Thomas Paine / Moments of Reflection

Thomas Paine


It is I, Thomas Paine, who prepared the American public for the notion of independence. Without my "interference" the intellects of their leaders would still be weaving fancies about having King George as their own personal monarch.

The only man who could immediately grasp my teachings was Dr. Franklin. Indeed, not only did he embrace my ideals but he had no inconsiderable share in furnishing materials for this work. In Philadelphia, during the Convention of 1776, he molded many of my thoughts into what I later named "Common Sense."  Adams said he expected Common Sense to become the "common faith," and on learning that in Boston, he, Adams, was presumed to be the author, he felt flattered.

Writing to a former law clerk, he declared himself innocent, saying he could never have achieved a style of such "strength and brevity." But Adams was not without misgivings. The more he thought about it, the less he admired Common Sense. The writer, he told Abigail, "has a better hand at pulling down than building."

Dr. Franklin was made president of the convention while I, a foreigner, lurked behind the scenes  and continued to refine my writings. How fertile was the soil of Pennsylvania for the seeds of revolution!

My treatises fairly wrote themselves. I could hardly keep up with the dictates of my mind as I wore out the tips of many pens. This I perceived as my payment to the citizens of this budding republic for having taken me in after such a disastrous sea voyage during which I had been racked with high fever and illness. Dr. Franklin, such a benevolent Samaritan, saw to it that my medical needs were attended to and that I had comfortable lodging and restorative food.

Oh, how the demons attacked me during the days and nights of my delirium. The succubi sat heavily on my chest, driving all rational thought away. I saw Thomas Aquinas helping me chase away the madness but it was the face of my benefactor Franklin who hovered over me urging that I sip hot broth.

When I became well again, this good man found me employment while others looked at me with suspicion. If truth be told I never possessed the means to encourage friendship, too busy I was in chasing thoughts through the alleys of my brain. Perhaps too soon I wrote about the evils of slavery and those members who came to Philadelphia from Virginia immediately became my sworn enemies. Not even their military leader Washington would look kindly on me.

I had little time to explain that I had no interest in their economic concerns but in the general wrong of enslaving human beings in deplorable conditions of servitude. These southern slave owners could not see how their quest for independence so closely correlated with the need for Africans to enjoy our freedom.

I, myself, had escaped the smallness of my world  in my father's home in Norfolk County and the employment he found for me. As 1776 was coming to an end, Franklin was sent to France with the sole purpose of gaining that country's alliance against England.  No better envoy could be selected. Franklin was known for his writings and inventions and was lauded throughout Europe.

Visiting England proved again to be unsatisfactory for me; although I was interested in Edmund Burke's philosophy. After all, had I not left Great Britain at Franklin's urging? One is never a prophet in one's own country. France was my goal. Although I spoke little French, I made my presence known. I lost interest in Burke when I read his simplistic analysis of the French Revolution.
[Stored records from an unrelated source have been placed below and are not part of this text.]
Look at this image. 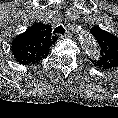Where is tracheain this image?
<instances>
[{
  "label": "trachea",
  "instance_id": "3493384b",
  "mask_svg": "<svg viewBox=\"0 0 118 118\" xmlns=\"http://www.w3.org/2000/svg\"><path fill=\"white\" fill-rule=\"evenodd\" d=\"M53 34H65V29L63 26H58L54 29Z\"/></svg>",
  "mask_w": 118,
  "mask_h": 118
}]
</instances>
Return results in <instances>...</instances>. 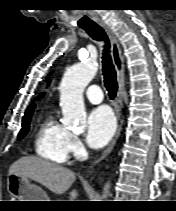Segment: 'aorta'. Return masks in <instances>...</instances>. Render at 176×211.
<instances>
[{"label":"aorta","instance_id":"1","mask_svg":"<svg viewBox=\"0 0 176 211\" xmlns=\"http://www.w3.org/2000/svg\"><path fill=\"white\" fill-rule=\"evenodd\" d=\"M98 71L92 62L78 63L64 73L60 84L62 122L70 129L81 131L86 127L83 91ZM109 184L105 185L103 198L107 197Z\"/></svg>","mask_w":176,"mask_h":211}]
</instances>
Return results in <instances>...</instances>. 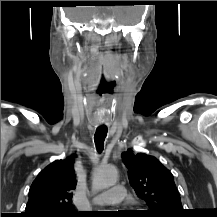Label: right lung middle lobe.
<instances>
[{
  "mask_svg": "<svg viewBox=\"0 0 217 217\" xmlns=\"http://www.w3.org/2000/svg\"><path fill=\"white\" fill-rule=\"evenodd\" d=\"M77 215H64V216H59V217H76Z\"/></svg>",
  "mask_w": 217,
  "mask_h": 217,
  "instance_id": "1",
  "label": "right lung middle lobe"
}]
</instances>
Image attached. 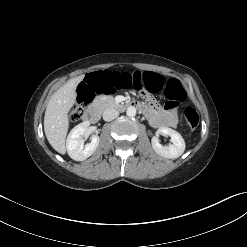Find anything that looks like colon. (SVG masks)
Returning <instances> with one entry per match:
<instances>
[{"mask_svg": "<svg viewBox=\"0 0 247 247\" xmlns=\"http://www.w3.org/2000/svg\"><path fill=\"white\" fill-rule=\"evenodd\" d=\"M139 91L157 93L164 90L167 98L166 105L175 107L186 97V92L181 83L176 79L165 80L162 76L154 73L131 74L128 65L110 66L106 71H98L85 78L79 88V99L74 107L72 118L78 120L83 114L87 104L99 94H112L127 90L131 85ZM184 118L187 126L195 130L199 125V115L193 107L184 109Z\"/></svg>", "mask_w": 247, "mask_h": 247, "instance_id": "5ec220e1", "label": "colon"}]
</instances>
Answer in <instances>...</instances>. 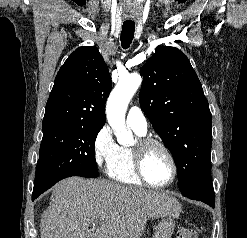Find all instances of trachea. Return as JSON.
Instances as JSON below:
<instances>
[{
    "instance_id": "trachea-1",
    "label": "trachea",
    "mask_w": 247,
    "mask_h": 238,
    "mask_svg": "<svg viewBox=\"0 0 247 238\" xmlns=\"http://www.w3.org/2000/svg\"><path fill=\"white\" fill-rule=\"evenodd\" d=\"M135 31V23L133 21H124L121 31V45L124 49L129 48L132 43Z\"/></svg>"
}]
</instances>
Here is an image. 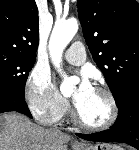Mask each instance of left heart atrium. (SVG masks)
Wrapping results in <instances>:
<instances>
[{"label":"left heart atrium","instance_id":"left-heart-atrium-1","mask_svg":"<svg viewBox=\"0 0 139 150\" xmlns=\"http://www.w3.org/2000/svg\"><path fill=\"white\" fill-rule=\"evenodd\" d=\"M92 89V86L86 76L83 77V81L81 85L79 86V92L80 93H86Z\"/></svg>","mask_w":139,"mask_h":150}]
</instances>
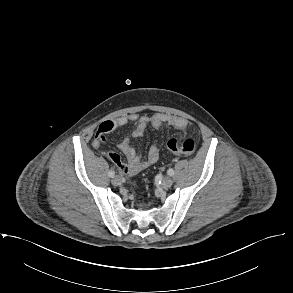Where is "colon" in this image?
Wrapping results in <instances>:
<instances>
[{"mask_svg":"<svg viewBox=\"0 0 293 293\" xmlns=\"http://www.w3.org/2000/svg\"><path fill=\"white\" fill-rule=\"evenodd\" d=\"M167 148L170 152L178 155L188 156L195 152L197 140L194 137H172L167 142Z\"/></svg>","mask_w":293,"mask_h":293,"instance_id":"obj_1","label":"colon"}]
</instances>
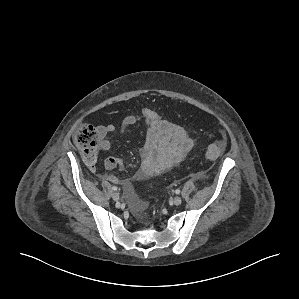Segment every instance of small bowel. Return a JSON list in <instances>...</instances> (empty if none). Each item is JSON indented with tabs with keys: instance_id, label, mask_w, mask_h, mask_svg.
Here are the masks:
<instances>
[{
	"instance_id": "small-bowel-1",
	"label": "small bowel",
	"mask_w": 299,
	"mask_h": 299,
	"mask_svg": "<svg viewBox=\"0 0 299 299\" xmlns=\"http://www.w3.org/2000/svg\"><path fill=\"white\" fill-rule=\"evenodd\" d=\"M138 122L145 127V142L141 153V165L132 181L122 182L113 175L106 178L114 183L123 184L130 190L132 184L162 175L180 165L195 145V139L187 131L169 120L161 117L152 109L145 108L140 115H128L123 120L119 131L126 133ZM101 139V148L105 151L111 147L110 138L117 131L113 124L100 125L96 129ZM121 162L115 157H108L104 162L107 170H113ZM146 201L140 197L133 202L136 211L142 210Z\"/></svg>"
}]
</instances>
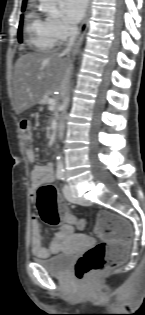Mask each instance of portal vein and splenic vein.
Segmentation results:
<instances>
[{
  "instance_id": "obj_1",
  "label": "portal vein and splenic vein",
  "mask_w": 145,
  "mask_h": 315,
  "mask_svg": "<svg viewBox=\"0 0 145 315\" xmlns=\"http://www.w3.org/2000/svg\"><path fill=\"white\" fill-rule=\"evenodd\" d=\"M55 100L54 99H49V104H54Z\"/></svg>"
}]
</instances>
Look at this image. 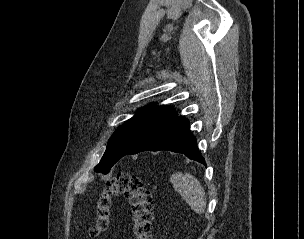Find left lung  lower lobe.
<instances>
[{"mask_svg":"<svg viewBox=\"0 0 304 239\" xmlns=\"http://www.w3.org/2000/svg\"><path fill=\"white\" fill-rule=\"evenodd\" d=\"M189 127L190 124L186 118L177 116L145 137L125 155L142 151L169 150L182 153L189 159L205 164V160L198 150L196 138L190 132Z\"/></svg>","mask_w":304,"mask_h":239,"instance_id":"1","label":"left lung lower lobe"}]
</instances>
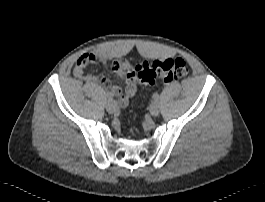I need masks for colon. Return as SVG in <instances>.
Here are the masks:
<instances>
[{
  "label": "colon",
  "mask_w": 265,
  "mask_h": 202,
  "mask_svg": "<svg viewBox=\"0 0 265 202\" xmlns=\"http://www.w3.org/2000/svg\"><path fill=\"white\" fill-rule=\"evenodd\" d=\"M189 72L190 69L183 59L168 58L153 62L141 61L135 66L132 75L142 87L147 88L156 84L158 79L164 82L178 81Z\"/></svg>",
  "instance_id": "5ec220e1"
}]
</instances>
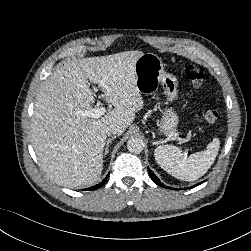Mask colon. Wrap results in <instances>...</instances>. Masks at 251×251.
Masks as SVG:
<instances>
[{"mask_svg":"<svg viewBox=\"0 0 251 251\" xmlns=\"http://www.w3.org/2000/svg\"><path fill=\"white\" fill-rule=\"evenodd\" d=\"M185 75L196 87H200L204 81L205 71L202 67L188 65L184 69ZM203 119L207 123H214L218 119V112L213 108H206L203 111Z\"/></svg>","mask_w":251,"mask_h":251,"instance_id":"5ec220e1","label":"colon"}]
</instances>
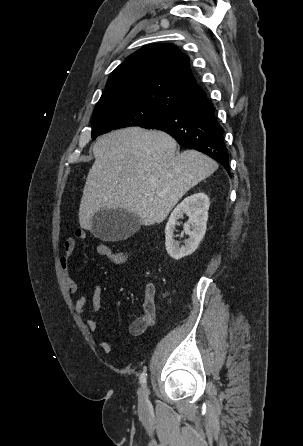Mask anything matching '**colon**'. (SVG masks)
I'll return each instance as SVG.
<instances>
[{"mask_svg": "<svg viewBox=\"0 0 303 446\" xmlns=\"http://www.w3.org/2000/svg\"><path fill=\"white\" fill-rule=\"evenodd\" d=\"M101 256L105 257L112 263L120 264L127 260L129 256V252L127 251H118L113 252L106 244L101 243V248L98 252Z\"/></svg>", "mask_w": 303, "mask_h": 446, "instance_id": "obj_1", "label": "colon"}]
</instances>
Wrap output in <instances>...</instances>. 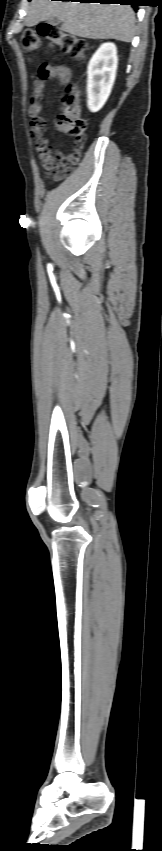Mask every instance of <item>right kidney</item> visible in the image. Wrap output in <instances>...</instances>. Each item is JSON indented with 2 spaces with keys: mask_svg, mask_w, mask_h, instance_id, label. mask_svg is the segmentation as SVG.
Instances as JSON below:
<instances>
[{
  "mask_svg": "<svg viewBox=\"0 0 162 851\" xmlns=\"http://www.w3.org/2000/svg\"><path fill=\"white\" fill-rule=\"evenodd\" d=\"M117 63L114 43H103L92 56L87 68V106L91 112L99 111L107 101L115 81Z\"/></svg>",
  "mask_w": 162,
  "mask_h": 851,
  "instance_id": "right-kidney-1",
  "label": "right kidney"
}]
</instances>
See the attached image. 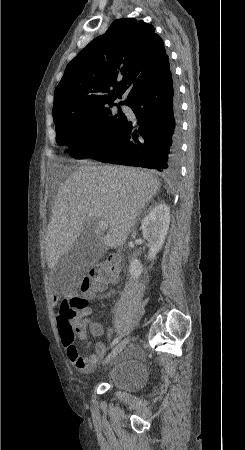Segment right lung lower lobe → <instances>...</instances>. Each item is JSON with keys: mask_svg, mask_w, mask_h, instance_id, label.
I'll use <instances>...</instances> for the list:
<instances>
[{"mask_svg": "<svg viewBox=\"0 0 245 450\" xmlns=\"http://www.w3.org/2000/svg\"><path fill=\"white\" fill-rule=\"evenodd\" d=\"M127 105L137 123L126 118L116 140L89 157L176 174L180 165V106L170 69L139 90Z\"/></svg>", "mask_w": 245, "mask_h": 450, "instance_id": "1", "label": "right lung lower lobe"}]
</instances>
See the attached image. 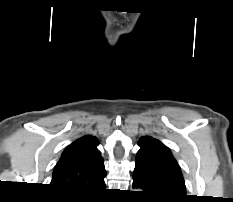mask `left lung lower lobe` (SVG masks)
I'll use <instances>...</instances> for the list:
<instances>
[{
    "label": "left lung lower lobe",
    "mask_w": 233,
    "mask_h": 202,
    "mask_svg": "<svg viewBox=\"0 0 233 202\" xmlns=\"http://www.w3.org/2000/svg\"><path fill=\"white\" fill-rule=\"evenodd\" d=\"M133 187H141L139 184H137L136 182H134L133 181ZM144 194H145V191H142ZM147 195V194H146ZM148 196V195H147ZM149 199H151V200H155V199H153V198H151V197H148ZM157 201V200H156ZM161 202H163V201H161ZM165 202V201H164ZM167 202V201H166Z\"/></svg>",
    "instance_id": "obj_1"
}]
</instances>
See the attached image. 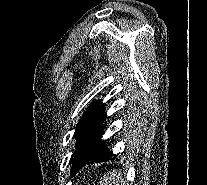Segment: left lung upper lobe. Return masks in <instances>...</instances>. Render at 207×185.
I'll return each mask as SVG.
<instances>
[{
  "label": "left lung upper lobe",
  "mask_w": 207,
  "mask_h": 185,
  "mask_svg": "<svg viewBox=\"0 0 207 185\" xmlns=\"http://www.w3.org/2000/svg\"><path fill=\"white\" fill-rule=\"evenodd\" d=\"M104 108L99 100L95 101L79 120L74 132L76 151L71 159L72 166L87 154H97L107 149L105 141L101 139L105 127Z\"/></svg>",
  "instance_id": "left-lung-upper-lobe-1"
}]
</instances>
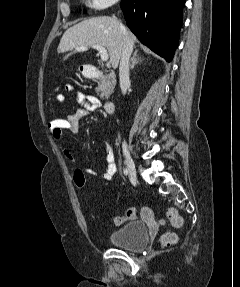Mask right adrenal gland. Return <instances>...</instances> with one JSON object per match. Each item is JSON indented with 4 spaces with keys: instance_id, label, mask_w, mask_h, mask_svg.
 Wrapping results in <instances>:
<instances>
[{
    "instance_id": "obj_1",
    "label": "right adrenal gland",
    "mask_w": 240,
    "mask_h": 287,
    "mask_svg": "<svg viewBox=\"0 0 240 287\" xmlns=\"http://www.w3.org/2000/svg\"><path fill=\"white\" fill-rule=\"evenodd\" d=\"M137 53H138V50H135L134 53H133V56H132V58H131L130 69H133L134 66L139 62V61L136 59Z\"/></svg>"
}]
</instances>
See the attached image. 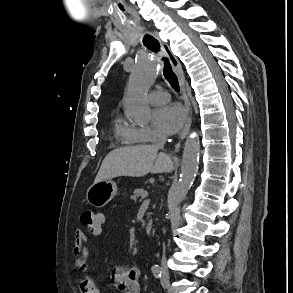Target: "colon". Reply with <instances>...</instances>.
<instances>
[{
	"label": "colon",
	"instance_id": "colon-1",
	"mask_svg": "<svg viewBox=\"0 0 293 293\" xmlns=\"http://www.w3.org/2000/svg\"><path fill=\"white\" fill-rule=\"evenodd\" d=\"M81 223L88 230V232H95L101 228V220L98 214L91 211L85 210L81 214ZM97 287H92L90 293H97Z\"/></svg>",
	"mask_w": 293,
	"mask_h": 293
}]
</instances>
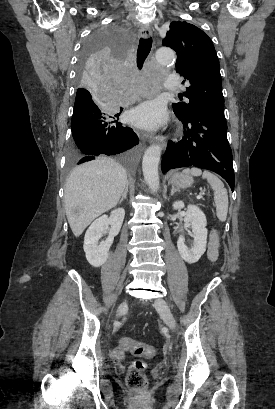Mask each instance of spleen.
I'll use <instances>...</instances> for the list:
<instances>
[{
    "label": "spleen",
    "mask_w": 275,
    "mask_h": 409,
    "mask_svg": "<svg viewBox=\"0 0 275 409\" xmlns=\"http://www.w3.org/2000/svg\"><path fill=\"white\" fill-rule=\"evenodd\" d=\"M183 172H190L193 176H200L202 174L203 178H207V182H209L211 188L214 190V200H215V207H216V215L219 221H226L227 213H228V192L226 188H224V184L216 174H212V172H208V170H200V168H185Z\"/></svg>",
    "instance_id": "spleen-1"
}]
</instances>
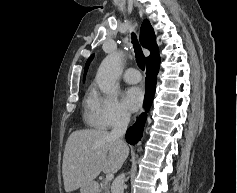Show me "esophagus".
Instances as JSON below:
<instances>
[{
  "label": "esophagus",
  "mask_w": 237,
  "mask_h": 193,
  "mask_svg": "<svg viewBox=\"0 0 237 193\" xmlns=\"http://www.w3.org/2000/svg\"><path fill=\"white\" fill-rule=\"evenodd\" d=\"M144 111H145V109L143 108V109L140 111V114H142Z\"/></svg>",
  "instance_id": "34e87169"
}]
</instances>
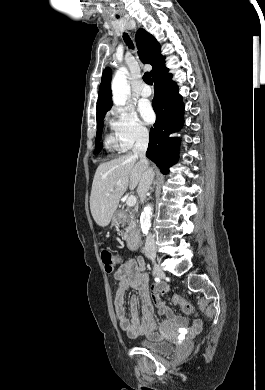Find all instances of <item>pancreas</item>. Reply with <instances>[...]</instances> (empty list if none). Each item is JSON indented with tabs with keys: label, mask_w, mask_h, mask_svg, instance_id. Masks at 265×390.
Segmentation results:
<instances>
[{
	"label": "pancreas",
	"mask_w": 265,
	"mask_h": 390,
	"mask_svg": "<svg viewBox=\"0 0 265 390\" xmlns=\"http://www.w3.org/2000/svg\"><path fill=\"white\" fill-rule=\"evenodd\" d=\"M123 226L125 224H128V227L126 228V231L123 233V238L126 239L128 236V233L131 231H134L137 227V220L135 218V215L132 210L127 209L125 211V220L122 222Z\"/></svg>",
	"instance_id": "pancreas-1"
}]
</instances>
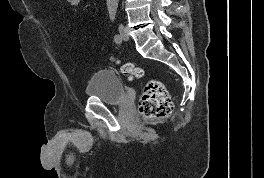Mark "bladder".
Listing matches in <instances>:
<instances>
[{"instance_id":"31cf9c89","label":"bladder","mask_w":264,"mask_h":178,"mask_svg":"<svg viewBox=\"0 0 264 178\" xmlns=\"http://www.w3.org/2000/svg\"><path fill=\"white\" fill-rule=\"evenodd\" d=\"M85 94L107 105L118 106L125 101V87L122 81L111 71L101 69L89 78Z\"/></svg>"}]
</instances>
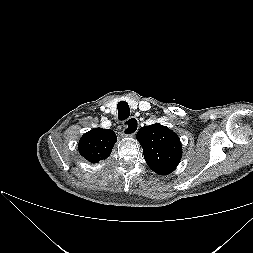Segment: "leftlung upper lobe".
I'll list each match as a JSON object with an SVG mask.
<instances>
[{
  "mask_svg": "<svg viewBox=\"0 0 253 253\" xmlns=\"http://www.w3.org/2000/svg\"><path fill=\"white\" fill-rule=\"evenodd\" d=\"M148 166L159 175L175 170L182 157L179 137L166 126L158 123L144 126L137 133Z\"/></svg>",
  "mask_w": 253,
  "mask_h": 253,
  "instance_id": "1",
  "label": "left lung upper lobe"
}]
</instances>
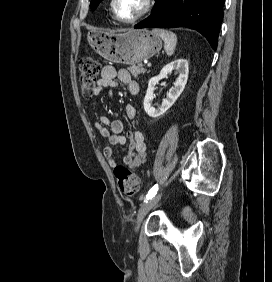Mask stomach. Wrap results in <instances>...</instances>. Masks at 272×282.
<instances>
[{
	"label": "stomach",
	"instance_id": "1",
	"mask_svg": "<svg viewBox=\"0 0 272 282\" xmlns=\"http://www.w3.org/2000/svg\"><path fill=\"white\" fill-rule=\"evenodd\" d=\"M87 41L106 60L127 65L149 59L162 48L160 37L147 29H129L122 33L91 31Z\"/></svg>",
	"mask_w": 272,
	"mask_h": 282
}]
</instances>
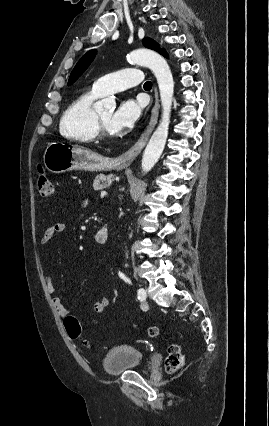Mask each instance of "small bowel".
<instances>
[{
    "label": "small bowel",
    "instance_id": "c3829d8e",
    "mask_svg": "<svg viewBox=\"0 0 269 426\" xmlns=\"http://www.w3.org/2000/svg\"><path fill=\"white\" fill-rule=\"evenodd\" d=\"M66 226L63 222H56L52 224L43 234L41 238V245L43 247L42 255L44 258L47 257V250L50 242L54 237L64 232ZM46 287L47 291L50 294H54L56 291L53 278L50 274L46 275ZM53 305L61 317H66L68 315V311L65 307L64 300L60 296H53L52 298ZM109 306V300L106 297L98 298L94 304L93 309L96 314H102L107 307Z\"/></svg>",
    "mask_w": 269,
    "mask_h": 426
}]
</instances>
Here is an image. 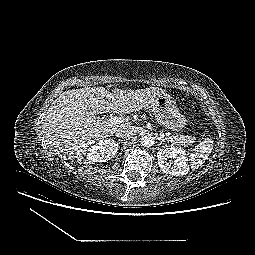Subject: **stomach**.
Masks as SVG:
<instances>
[{
    "mask_svg": "<svg viewBox=\"0 0 255 255\" xmlns=\"http://www.w3.org/2000/svg\"><path fill=\"white\" fill-rule=\"evenodd\" d=\"M150 108L157 121L167 129L178 131L186 125V117L166 91H161L157 95Z\"/></svg>",
    "mask_w": 255,
    "mask_h": 255,
    "instance_id": "obj_1",
    "label": "stomach"
}]
</instances>
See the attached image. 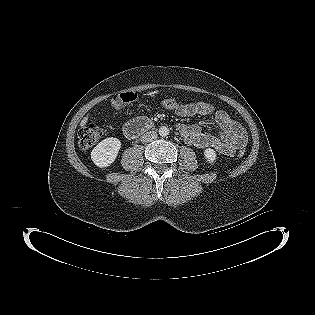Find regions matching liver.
<instances>
[{
    "instance_id": "obj_1",
    "label": "liver",
    "mask_w": 315,
    "mask_h": 315,
    "mask_svg": "<svg viewBox=\"0 0 315 315\" xmlns=\"http://www.w3.org/2000/svg\"><path fill=\"white\" fill-rule=\"evenodd\" d=\"M88 121V117H84L83 120L81 121L80 125L81 127L85 126V124L87 123Z\"/></svg>"
}]
</instances>
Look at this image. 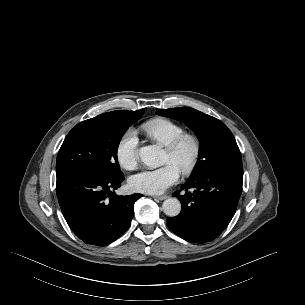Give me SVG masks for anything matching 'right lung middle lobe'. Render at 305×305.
I'll return each instance as SVG.
<instances>
[{"label": "right lung middle lobe", "mask_w": 305, "mask_h": 305, "mask_svg": "<svg viewBox=\"0 0 305 305\" xmlns=\"http://www.w3.org/2000/svg\"><path fill=\"white\" fill-rule=\"evenodd\" d=\"M143 113L144 109L112 111L77 124L59 150L56 173L75 171L101 178L122 174L116 153L118 143Z\"/></svg>", "instance_id": "1"}]
</instances>
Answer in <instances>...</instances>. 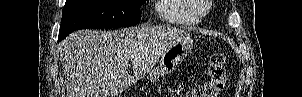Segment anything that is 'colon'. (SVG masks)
Masks as SVG:
<instances>
[{"label":"colon","instance_id":"5ec220e1","mask_svg":"<svg viewBox=\"0 0 302 97\" xmlns=\"http://www.w3.org/2000/svg\"><path fill=\"white\" fill-rule=\"evenodd\" d=\"M227 56L223 52H215L210 57L208 66L209 80L193 88L188 97H217L226 83L225 65Z\"/></svg>","mask_w":302,"mask_h":97}]
</instances>
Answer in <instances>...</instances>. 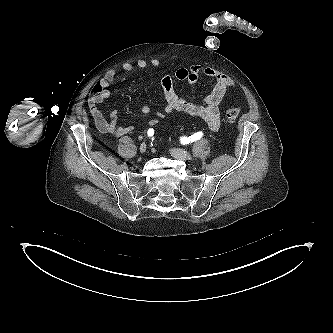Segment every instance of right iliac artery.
<instances>
[{"label":"right iliac artery","mask_w":333,"mask_h":333,"mask_svg":"<svg viewBox=\"0 0 333 333\" xmlns=\"http://www.w3.org/2000/svg\"><path fill=\"white\" fill-rule=\"evenodd\" d=\"M147 134L150 137L153 136L154 135V129L153 128L148 129Z\"/></svg>","instance_id":"right-iliac-artery-1"}]
</instances>
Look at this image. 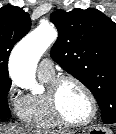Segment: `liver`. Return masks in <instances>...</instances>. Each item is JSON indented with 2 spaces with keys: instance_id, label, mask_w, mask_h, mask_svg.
<instances>
[{
  "instance_id": "obj_1",
  "label": "liver",
  "mask_w": 116,
  "mask_h": 134,
  "mask_svg": "<svg viewBox=\"0 0 116 134\" xmlns=\"http://www.w3.org/2000/svg\"><path fill=\"white\" fill-rule=\"evenodd\" d=\"M0 134H38L35 133L32 129L16 127V126H1L0 125Z\"/></svg>"
}]
</instances>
My pamphlet The Rights of Man endeared me to the downtrodden people of France. I was the darling of the Girondists but suspicious to the Montagnards. I was invited to be a member of the French National Convention.  At the summit of my fame among the French, having been embraced and praised for my astute understanding of the needs of revolutionary France, I instinctively knew that like The Christ on the Sunday of Palms, I would be later scorned and imprisoned by the people I had helped to liberate.

As I write these words, I am once again in America. I am once again friendless and alone. I understand now that neither the Americans nor the French could expand their understanding to see as I have seen that my writings were not meant for regional application but for all people suffering under the weight of oppression in our troubled world.